* **Task statement**:
Everything before the line containing "08 АВГУСТА 2026, СУББОТА" is to be left out; repeat that line and all lines after it exactly, to the end of the data.

* **Information shown**:
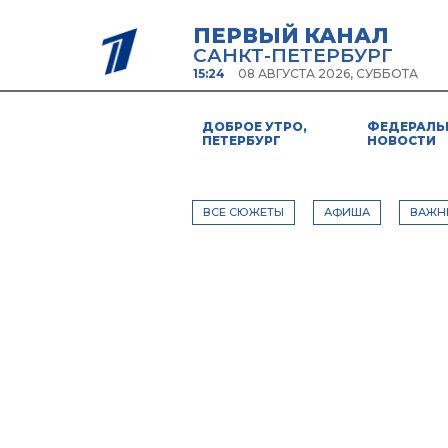
ПЕРВЫЙ КАНАЛ
САНКТ-ПЕТЕРБУРГ
15:24
08 АВГУСТА 2026, СУББОТА
ДОБРОЕ УТРО,
ФЕДЕРАЛЬ
ПЕТЕРБУРГ
НОВОСТИ
ВСЕ СЮЖЕТЫ
АФИША
ВАЖН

* **Answer to this exercise**:
08 АВГУСТА 2026, СУББОТА
ДОБРОЕ УТРО,
ФЕДЕРАЛЬ
ПЕТЕРБУРГ
НОВОСТИ
ВСЕ СЮЖЕТЫ
АФИША
ВАЖН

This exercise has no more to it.